But, he said, rising market interest rates may be taking care of the problem -- implying, bond-market participants say, that additional rate hikes by the Fed may not be necessary.
That thesis got a major boost this morning, when the September
new home sales
report showed a huge decline. Housing is the quintessential interest-rate-sensitive sector of the economy, and the sharp decline in new home sales confirmed that higher long-term interest rates are slowly but surely working to curb consumer spending. The pace of new home sales fell 12.8% to 811,000 from a revised 930,000 in August.
"There is mounting evidence that interest-rate-sensitive activity is beginning to decline in response to higher borrowing costs,"
Moody's Investors Service
chief economist John Lonski said.
"All the pieces fit together," said Matt Frymier, a note trader at
Banc of America Securities
in San Francisco. "Greenspan said, 'The market's tightening for me, and if it needs to happen again, it'll do it again.'"
The case against a November rate hike is bolstered,
Treasury market strategist Jerry Lucas pointed out, by the proximity of year-end. If Y2K dislocations are more widespread than expected, the Fed might regret having hiked, Lucas said. There's no pressing need for the Fed to tighten next month, so it might as well wait till next year.

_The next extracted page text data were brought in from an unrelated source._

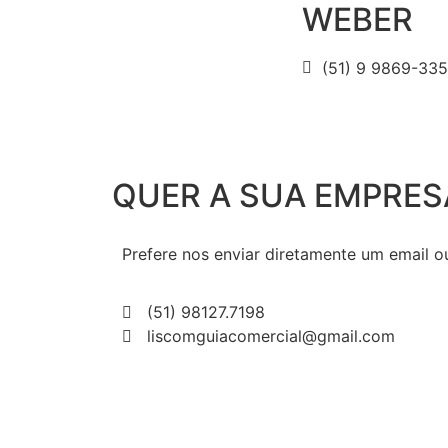
WEBER
(51) 9 9869-33
QUER A SUA EMPRES
Prefere nos enviar diretamente um email
(51) 98127.7198
liscomguiacomercial@gmail.com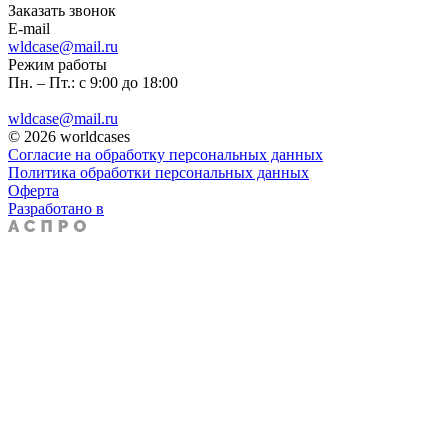
Заказать звонок
E-mail
wldcase@mail.ru
Режим работы
Пн. – Пт.: с 9:00 до 18:00
wldcase@mail.ru
© 2026 worldcases
Согласие на обработку персональных данных
Политика обработки персональных данных
Оферта
Разработано в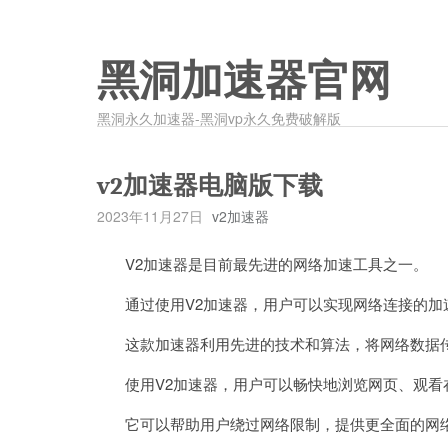
黑洞加速器官网
黑洞永久加速器-黑洞vp永久免费破解版
v2加速器电脑版下载
2023年11月27日
v2加速器
V2加速器是目前最先进的网络加速工具之一。
通过使用V2加速器，用户可以实现网络连接的加
这款加速器利用先进的技术和算法，将网络数据传
使用V2加速器，用户可以畅快地浏览网页、观看
它可以帮助用户绕过网络限制，提供更全面的网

But even if the Fed tightens next month, the bond market is nursing the hope that the hike will be the last one for the next few months at least.
Bond mavens are still reluctant to say the bear is dead, though. "I am cautiously optimistic," Lucas said. "But bull corrections do come in longer-term bear markets."
The bond market was also supported today by calendar-related buying. More often than not, bond prices rise on the last business day of the month. Indices that track the market are reconstituted on that day, which triggers buying by fund managers who model their portfolios after indices.